§ **Required work**:
What is needed is an exact repeat of the entries, with no pictures in it.
══ Records supplied
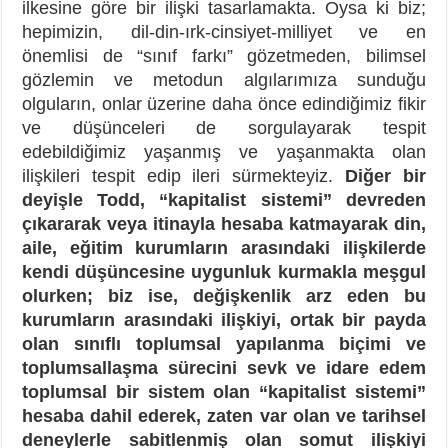
ilkesine göre bir ilişki tasarlamakta. Oysa ki biz;
hepimizin, dil-din-ırk-cinsiyet-milliyet ve en
önemlisi de “sınıf farkı” gözetmeden, bilimsel
gözlemin ve metodun algılarımıza sunduğu
olguların, onlar üzerine daha önce edindiğimiz fikir
ve düşünceleri de sorgulayarak tespit
edebildiğimiz yaşanmış ve yaşanmakta olan
ilişkileri tespit edip ileri sürmekteyiz.
Diğer bir
deyişle Todd, “kapitalist sistemi” devreden
çıkararak veya itinayla hesaba katmayarak din,
aile, eğitim kurumların arasındaki ilişkilerde
kendi düşüncesine uygunluk kurmakla meşgul
olurken; biz ise, değişkenlik arz eden bu
kurumların arasındaki ilişkiyi, ortak bir payda
olan sınıflı toplumsal yapılanma biçimi ve
toplumsallaşma sürecini sevk ve idare edem
toplumsal bir sistem olan “kapitalist sistemi”
hesaba dahil ederek, zaten var olan ve tarihsel
deneylerle sabitlenmiş olan somut ilişkiyi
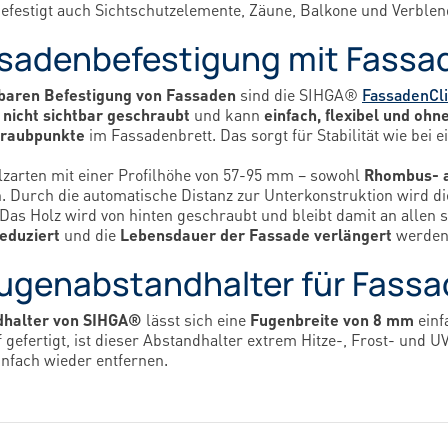
estigt auch Sichtschutzelemente, Zäune, Balkone und Verble
sadenbefestigung mit Fassa
baren Befestigung von Fassaden
sind die SIHGA®
FassadenCl
s
nicht sichtbar geschraubt
und kann
einfach, flexibel und oh
hraubpunkte
im Fassadenbrett. Das sorgt für Stabilität wie bei 
Holzarten mit einer Profilhöhe von 57-95 mm – sowohl
Rhombus- a
n. Durch die automatische Distanz zur Unterkonstruktion wird d
 Das Holz wird von hinten geschraubt und bleibt damit an allen 
eduziert
und die
Lebensdauer der Fassade verlängert
werden
Fugenabstandhalter für Fassa
dhalter von SIHGA®
lässt sich eine
Fugenbreite von 8 mm
einf
 gefertigt, ist dieser Abstandhalter extrem Hitze-, Frost- und 
einfach wieder entfernen.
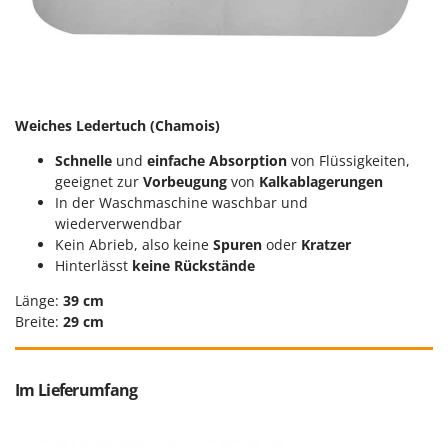
Spiralmac
Spring Protezione
Spyro
Stanley
Weiches Ledertuch (Chamois)
Stiga
Stocker
Schnelle
und
einfache
Absorption
von Flüssigkeiten,
geeignet zur
Vorbeugung
von
Kalkablagerungen
Sunseeker
In der Waschmaschine waschbar und
wiederverwendbar
T
Kein Abrieb, also keine
Spuren
oder
Kratzer
Tecla
Hinterlässt
keine Rückstände
TecnoGen
Länge:
39 cm
Tellarini Pompe
Breite:
29 cm
Telwin
Tenco
Im Lieferumfang
Tineco
Titania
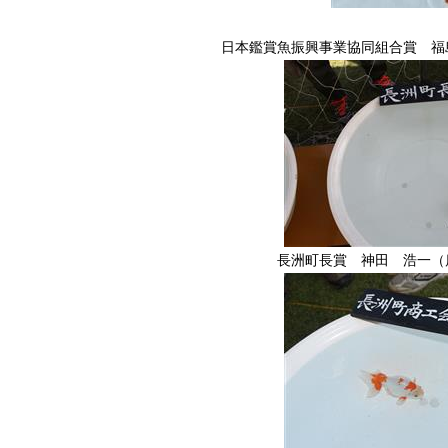
日本鑑賞魚振興事業協同組合賞 福
長洲町長賞 神田 浩一（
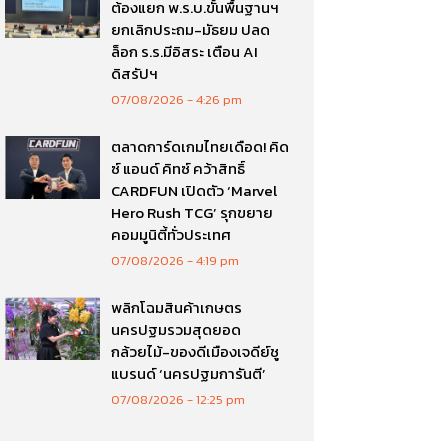
ต้องแยก พ.ร.บ.ขั้นพื้นฐานฯ
ยกเลิกประถม-มัธยม ปลด
ล็อก ร.ร.มีอิสระ เตือน AI
ดิสรัปฯ
07/08/2026
4:26 pm
ตลาดการ์ดเกมไทยเดือด! คิด
ซ์ แอนด์ คิทซ์ คว้าสิทธิ์
CARDFUN เปิดตัว ‘Marvel
Hero Rush TCG’ รุกขยาย
คอมมูนิตี้ทั่วประเทศ
07/08/2026
4:19 pm
พลิกโฉมสินค้าเกษตร
นครปฐมรวมสุดยอด
กล้วยไม้-ของดีเมืองเจดีย์ชู
แบรนด์ ‘นครปฐมการันตี’
07/08/2026
12:25 pm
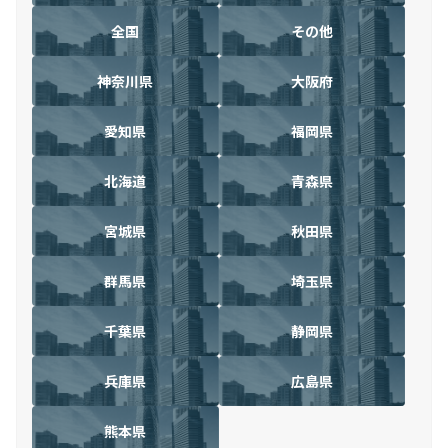
全国
その他
神奈川県
大阪府
愛知県
福岡県
北海道
青森県
宮城県
秋田県
群馬県
埼玉県
千葉県
静岡県
兵庫県
広島県
熊本県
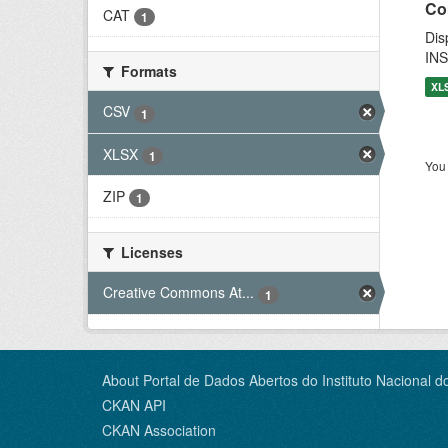
Co
CAT
1
Dis
INS
Formats
XL
CSV
1
XLSX
1
You 
ZIP
1
Licenses
Creative Commons At...
1
About Portal de Dados Abertos do Instituto Nacional d
CKAN API
CKAN Association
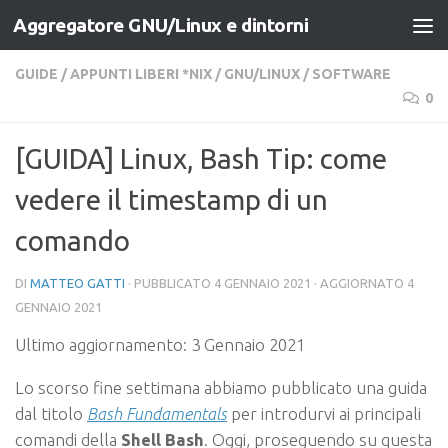
Aggregatore GNU/Linux e dintorni
Salta al contenuto
GUIDE
/
APPUNTI LIBERI *NIX
/
GNU/LINUX
/
SOFTWARE
0
[GUIDA] Linux, Bash Tip: come
vedere il timestamp di un
comando
DI
MATTEO GATTI
· PUBBLICATO
4 GENNAIO 2021
· AGGIORNATO
4
GENNAIO 2021
Ultimo aggiornamento:
3 Gennaio 2021
Lo scorso fine settimana abbiamo pubblicato una guida
dal titolo
Bash Fundamentals
per introdurvi ai principali
comandi della
Shell Bash
. Oggi, proseguendo su questa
════
§ **Result below**:
ilkesine göre bir ilişki tasarlamakta. Oysa ki biz;
hepimizin, dil-din-ırk-cinsiyet-milliyet ve en
önemlisi de “sınıf farkı” gözetmeden, bilimsel
gözlemin ve metodun algılarımıza sunduğu
olguların, onlar üzerine daha önce edindiğimiz fikir
ve düşünceleri de sorgulayarak tespit
edebildiğimiz yaşanmış ve yaşanmakta olan
ilişkileri tespit edip ileri sürmekteyiz.
Diğer bir
deyişle Todd, “kapitalist sistemi” devreden
çıkararak veya itinayla hesaba katmayarak din,
aile, eğitim kurumların arasındaki ilişkilerde
kendi düşüncesine uygunluk kurmakla meşgul
olurken; biz ise, değişkenlik arz eden bu
kurumların arasındaki ilişkiyi, ortak bir payda
olan sınıflı toplumsal yapılanma biçimi ve
toplumsallaşma sürecini sevk ve idare edem
toplumsal bir sistem olan “kapitalist sistemi”
hesaba dahil ederek, zaten var olan ve tarihsel
deneylerle sabitlenmiş olan somut ilişkiyi
estigt auch Sichtschutzelemente, Zäune, Balkone und Verble
sadenbefestigung mit Fassa
baren Befestigung von Fassaden
sind die SIHGA®
FassadenCl
s
nicht sichtbar geschraubt
und kann
einfach, flexibel und oh
hraubpunkte
im Fassadenbrett. Das sorgt für Stabilität wie bei 
Holzarten mit einer Profilhöhe von 57-95 mm – sowohl
Rhombus- a
n. Durch die automatische Distanz zur Unterkonstruktion wird d
 Das Holz wird von hinten geschraubt und bleibt damit an allen 
eduziert
und die
Lebensdauer der Fassade verlängert
werden
Fugenabstandhalter für Fassa
dhalter von SIHGA®
lässt sich eine
Fugenbreite von 8 mm
einf
 gefertigt, ist dieser Abstandhalter extrem Hitze-, Frost- und 
einfach wieder entfernen.
Spiralmac
Spring Protezione
Spyro
Stanley
Weiches Ledertuch (Chamois)
Stiga
Stocker
Schnelle
und
einfache
Absorption
von Flüssigkeiten,
geeignet zur
Vorbeugung
von
Kalkablagerungen
Sunseeker
In der Waschmaschine waschbar und
wiederverwendbar
T
Kein Abrieb, also keine
Spuren
oder
Kratzer
Tecla
Hinterlässt
keine Rückstände
TecnoGen
Länge:
39 cm
Tellarini Pompe
Breite:
29 cm
Telwin
Tenco
Im Lieferumfang
Tineco
Titania
日本鑑賞魚振興事業協同組合賞 福
長洲町長賞 神田 浩一（
ต้องแยก พ.ร.บ.ขั้นพื้นฐานฯ
ยกเลิกประถม-มัธยม ปลด
ล็อก ร.ร.มีอิสระ เตือน AI
ดิสรัปฯ
07/08/2026
4:26 pm
ตลาดการ์ดเกมไทยเดือด! คิด
ซ์ แอนด์ คิทซ์ คว้าสิทธิ์
CARDFUN เปิดตัว ‘Marvel
Hero Rush TCG’ รุกขยาย
คอมมูนิตี้ทั่วประเทศ
07/08/2026
4:19 pm
พลิกโฉมสินค้าเกษตร
นครปฐมรวมสุดยอด
กล้วยไม้-ของดีเมืองเจดีย์ชู
แบรนด์ ‘นครปฐมการันตี’
07/08/2026
12:25 pm
全国
その他
神奈川県
大阪府
愛知県
福岡県
北海道
青森県
宮城県
秋田県
群馬県
埼玉県
千葉県
静岡県
兵庫県
広島県
熊本県
Co
CAT
1
Dis
INS
Formats
XL
CSV
1
XLSX
1
You 
ZIP
1
Licenses
Creative Commons At...
1
About Portal de Dados Abertos do Instituto Nacional d
CKAN API
CKAN Association
Aggregatore GNU/Linux e dintorni
Salta al contenuto
GUIDE
/
APPUNTI LIBERI *NIX
/
GNU/LINUX
/
SOFTWARE
0
[GUIDA] Linux, Bash Tip: come
vedere il timestamp di un
comando
DI
MATTEO GATTI
· PUBBLICATO
4 GENNAIO 2021
· AGGIORNATO
4
GENNAIO 2021
Ultimo aggiornamento:
3 Gennaio 2021
Lo scorso fine settimana abbiamo pubblicato una guida
dal titolo
Bash Fundamentals
per introdurvi ai principali
comandi della
Shell Bash
. Oggi, proseguendo su questa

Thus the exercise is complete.